ABOUT THIS TASK — Find the string "Quiero" in the records. Copy every line it appears in.

EXERCISE MATERIAL —
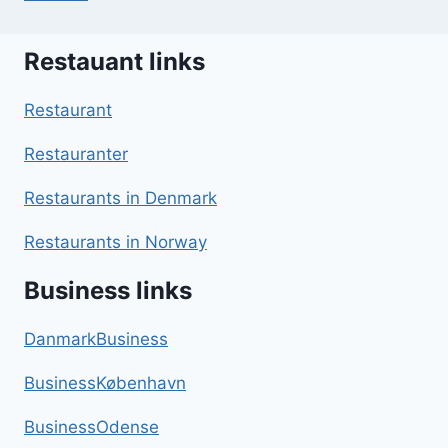
Restauant links
Restaurant
Restauranter
Restaurants in Denmark
Restaurants in Norway
Business links
DanmarkBusiness
BusinessKøbenhavn
BusinessOdense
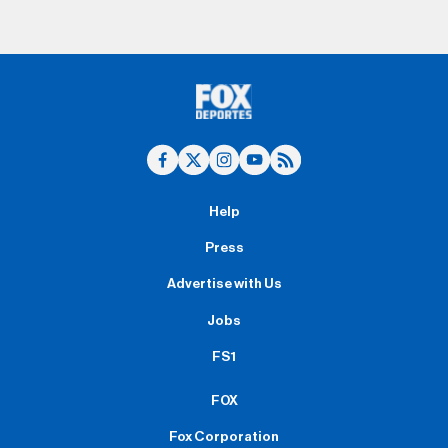
Help
Press
Advertise with Us
Jobs
FS1
FOX
Fox Corporation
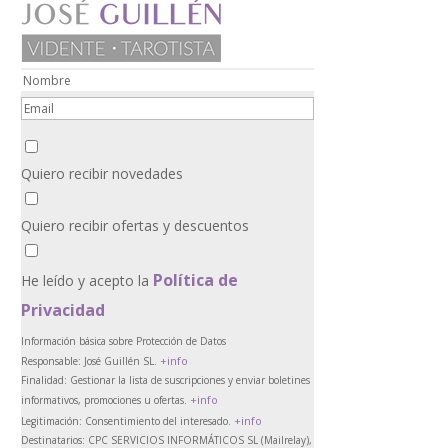
Quiero recibir novedades
Quiero recibir ofertas y descuentos
Política de
He leído y acepto la
Privacidad
Información básica sobre Protección de Datos
+info
Responsable:
José Guillén SL.
Finalidad:
Gestionar la lista de suscripciones y enviar boletines
+info
informativos, promociones u ofertas.
+info
Legitimación:
Consentimiento del interesado.
Destinatarios:
CPC SERVICIOS INFORMÁTICOS SL (Mailrelay),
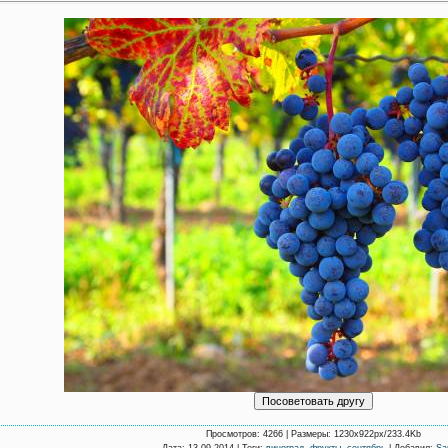
Просмотров
: 4266 |
Размеры
: 1230x922px/233.4Kb
Дата
: 13.09.2014 |
Теги
:
виноград
,
фрукты
,
сентябрь
|
Добавил
:
Sa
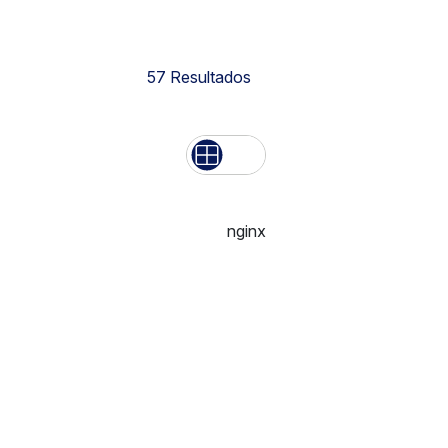
57
Resultados
Lista
Grid
nginx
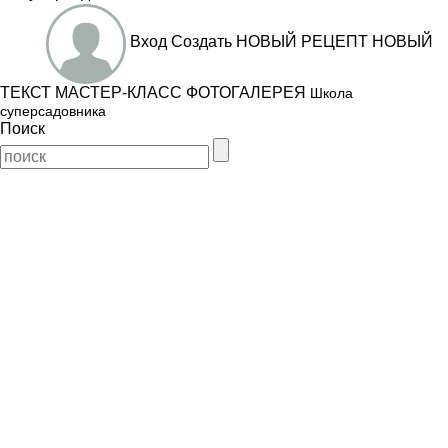
Вход
Создать
НОВЫЙ РЕЦЕПТ
НОВЫЙ
ТЕКСТ
МАСТЕР-КЛАСС
ФОТОГАЛЕРЕЯ
Школа
суперсадовника
Поиск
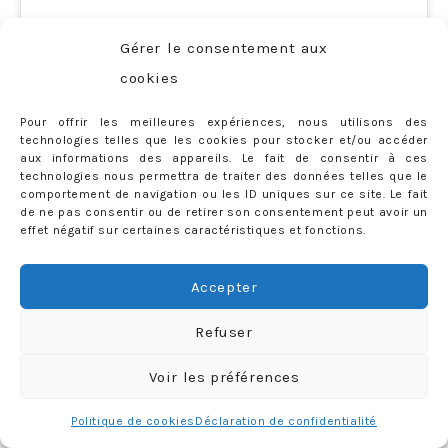
Gérer le consentement aux
cookies
Pour offrir les meilleures expériences, nous utilisons des
Voir cette publication sur Instagram
technologies telles que les cookies pour stocker et/ou accéder
aux informations des appareils. Le fait de consentir à ces
technologies nous permettra de traiter des données telles que le
comportement de navigation ou les ID uniques sur ce site. Le fait
de ne pas consentir ou de retirer son consentement peut avoir un
effet négatif sur certaines caractéristiques et fonctions.
Accepter
Refuser
Voir les préférences
⚠️ Attention photo pourrie (en mode sortage de
Politique de cookies
Déclaration de confidentialité
chien… 🤣) ⚠️ C’est juste pour vous montrer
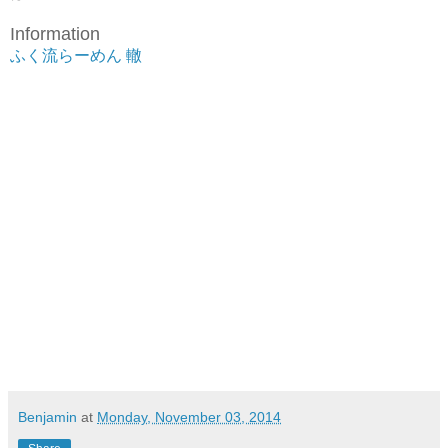
Information
ふく流らーめん 轍
Benjamin
at
Monday, November 03, 2014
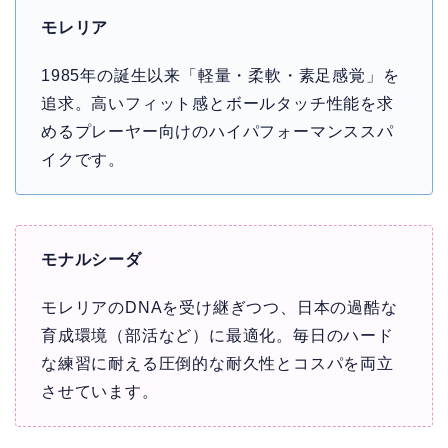
モレリア
1985年の誕生以来「軽量・柔軟・素足感覚」を
追求。高いフィット感とボールタッチ性能を求
めるプレーヤー向けのハイパフォーマンススパ
イクです。
モナルシーダ
モレリアのDNAを受け継ぎつつ、日本の過酷な
育成環境（部活など）に最適化。毎日のハード
な練習に耐える圧倒的な耐久性とコスパを両立
させています。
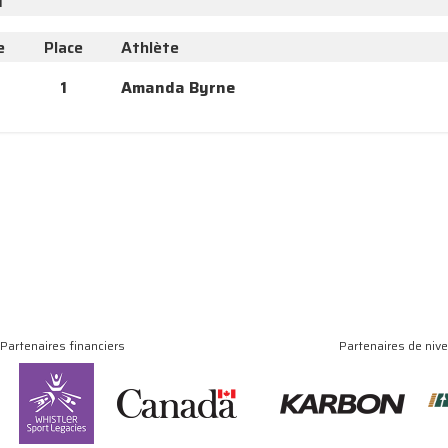
I
e
Place
Athlète
1
Amanda Byrne
Partenaires financiers
Partenaires de niv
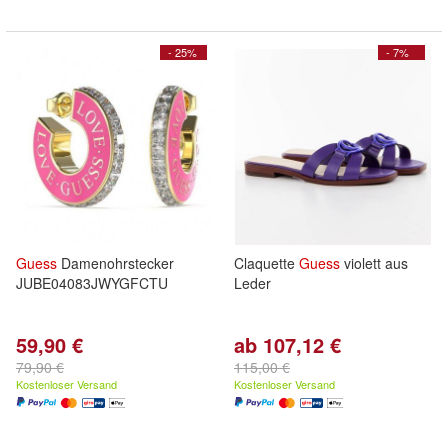
- 25%
- 7%
Guess
Damenohrstecker
Claquette
Guess
violett aus
JUBE04083JWYGFCTU
Leder
59,90 €
ab 107,12 €
79,90 €
115,00 €
Kostenloser Versand
Kostenloser Versand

THE COMPLETED TASK —
Quiero recibir novedades
Quiero recibir ofertas y descuentos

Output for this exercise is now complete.